*** Block opens ***

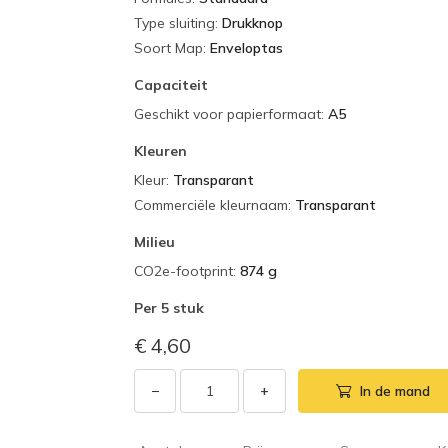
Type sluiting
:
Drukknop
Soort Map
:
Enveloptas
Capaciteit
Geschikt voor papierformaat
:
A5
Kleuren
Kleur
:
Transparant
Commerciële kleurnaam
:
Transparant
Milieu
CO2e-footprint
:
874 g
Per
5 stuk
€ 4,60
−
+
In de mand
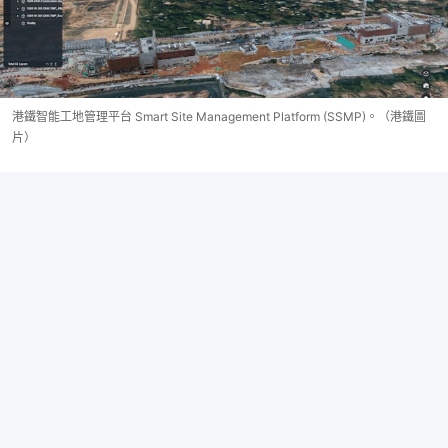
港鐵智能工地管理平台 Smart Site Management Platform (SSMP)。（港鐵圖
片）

*** Block closes ***
*** Block opens ***

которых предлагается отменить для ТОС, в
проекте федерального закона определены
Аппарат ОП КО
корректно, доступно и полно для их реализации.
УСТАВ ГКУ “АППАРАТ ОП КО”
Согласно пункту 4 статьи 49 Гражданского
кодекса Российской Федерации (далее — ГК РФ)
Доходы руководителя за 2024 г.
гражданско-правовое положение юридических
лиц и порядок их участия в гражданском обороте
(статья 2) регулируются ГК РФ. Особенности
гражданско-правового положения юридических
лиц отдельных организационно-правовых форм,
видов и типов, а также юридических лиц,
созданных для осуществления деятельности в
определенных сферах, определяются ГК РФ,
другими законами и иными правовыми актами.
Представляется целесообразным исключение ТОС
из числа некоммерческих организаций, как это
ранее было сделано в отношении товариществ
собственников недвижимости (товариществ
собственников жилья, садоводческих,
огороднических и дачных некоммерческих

*** Block closes ***
*** Block opens ***

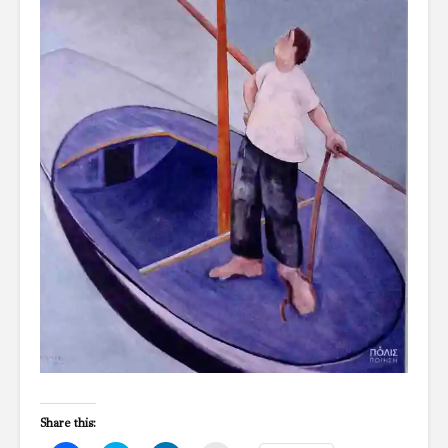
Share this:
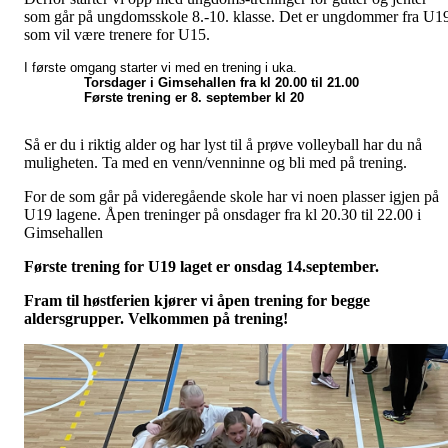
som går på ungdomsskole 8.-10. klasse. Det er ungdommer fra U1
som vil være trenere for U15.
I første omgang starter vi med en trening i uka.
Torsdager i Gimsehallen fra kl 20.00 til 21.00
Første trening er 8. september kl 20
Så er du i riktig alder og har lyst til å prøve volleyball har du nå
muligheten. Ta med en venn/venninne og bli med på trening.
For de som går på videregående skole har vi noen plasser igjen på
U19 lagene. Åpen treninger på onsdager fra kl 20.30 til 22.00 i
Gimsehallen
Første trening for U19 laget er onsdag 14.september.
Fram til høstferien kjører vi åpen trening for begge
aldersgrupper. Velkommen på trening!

*** Block closes ***

Copy out the lines above exactly, beginning at the one that contains "Torsdager i Gimsehallen" and ending at the one that contains "Første trening for".

Torsdager i Gimsehallen fra kl 20.00 til 21.00
Første trening er 8. september kl 20
Så er du i riktig alder og har lyst til å prøve volleyball har du nå
muligheten. Ta med en venn/venninne og bli med på trening.
For de som går på videregående skole har vi noen plasser igjen på
U19 lagene. Åpen treninger på onsdager fra kl 20.30 til 22.00 i
Gimsehallen
Første trening for U19 laget er onsdag 14.september.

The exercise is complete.